Friday, April 21, 2006

I tink, therefore I knit

Isn't this supposed to be the other way around? I mean, I'm no expert, but I've come pretty far in my knitting in the few years that I've been doing it, and I'm pretty sure that what I'm doing lately is the inverse of what knitting is supposed to be.

Don't get me wrong. I'm well acquainted with knitting back. Tinking is a skill I developed and honed to a high level quite early in my knitting experiences. I know this method inside and out, backwards and forwards one might even say. I've even developed a somewhat zen relationship to tinking; knitting is about the process, right? If I didn't love the process itself I wouldn't be doing it, so knitting back just gives me a chance to knit more (ok, so I'm grasping). But there's something about the Annie Modesitt silk ribbed lace corset pattern that has me hitting new all time highs in my personal tinking records. I love, love, love the pattern, love the garment that seems to be resulting when I am knitting forward:

(pictures to come - I'm new to this blogging thing)

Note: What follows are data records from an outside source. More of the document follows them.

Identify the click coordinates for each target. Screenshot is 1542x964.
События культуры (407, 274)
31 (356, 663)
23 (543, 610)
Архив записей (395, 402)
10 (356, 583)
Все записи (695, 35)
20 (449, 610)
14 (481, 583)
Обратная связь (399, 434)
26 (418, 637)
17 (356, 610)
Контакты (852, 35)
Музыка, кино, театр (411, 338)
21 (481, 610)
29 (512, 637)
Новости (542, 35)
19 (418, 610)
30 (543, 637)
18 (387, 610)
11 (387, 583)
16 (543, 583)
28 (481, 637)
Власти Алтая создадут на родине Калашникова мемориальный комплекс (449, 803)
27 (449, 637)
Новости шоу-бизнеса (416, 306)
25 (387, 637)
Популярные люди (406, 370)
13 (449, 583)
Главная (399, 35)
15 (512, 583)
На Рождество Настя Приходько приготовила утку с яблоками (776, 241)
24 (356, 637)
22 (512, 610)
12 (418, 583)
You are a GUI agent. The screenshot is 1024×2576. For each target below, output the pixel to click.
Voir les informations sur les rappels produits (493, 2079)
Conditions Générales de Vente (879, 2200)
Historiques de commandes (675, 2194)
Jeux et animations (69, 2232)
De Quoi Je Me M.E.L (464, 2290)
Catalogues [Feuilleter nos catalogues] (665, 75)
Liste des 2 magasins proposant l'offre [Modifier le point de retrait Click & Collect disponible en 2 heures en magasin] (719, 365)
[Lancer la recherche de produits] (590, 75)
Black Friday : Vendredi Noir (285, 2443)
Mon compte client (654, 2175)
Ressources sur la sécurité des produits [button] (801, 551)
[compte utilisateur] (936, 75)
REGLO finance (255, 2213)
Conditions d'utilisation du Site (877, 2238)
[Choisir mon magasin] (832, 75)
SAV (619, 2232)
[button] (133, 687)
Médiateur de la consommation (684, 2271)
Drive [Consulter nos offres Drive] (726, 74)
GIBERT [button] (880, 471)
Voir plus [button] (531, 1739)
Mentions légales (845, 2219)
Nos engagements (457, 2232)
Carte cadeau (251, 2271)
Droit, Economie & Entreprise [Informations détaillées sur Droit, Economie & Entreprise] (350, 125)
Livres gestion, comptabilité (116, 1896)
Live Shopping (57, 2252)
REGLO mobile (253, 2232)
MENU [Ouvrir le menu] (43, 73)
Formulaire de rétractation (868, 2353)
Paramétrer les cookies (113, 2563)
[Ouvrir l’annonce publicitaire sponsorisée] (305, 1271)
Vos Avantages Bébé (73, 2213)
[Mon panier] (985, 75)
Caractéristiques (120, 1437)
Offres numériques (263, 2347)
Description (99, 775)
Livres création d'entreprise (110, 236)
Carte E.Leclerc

So what it is about this project that has me knitting back at a rate that makes me feel as if I've already knit this thing a dozen times over? In fact, if the tinking and the knitting forward were added up, I'd probably have 20 or more of the gorgeous items in my wardrobe. It's not all that complicated a pattern, there are charts as well as written directions so you can work either or both ways, and I'm using my lovely little stitch markers religiously. So what is my problem?

Sadly, my relationship with swatching is not nearly so evolved and intimate. If it were, that would no doubt have prevented me from knitting the beginnings of this pattern three times over in three successively larger sizes. But that's for another post.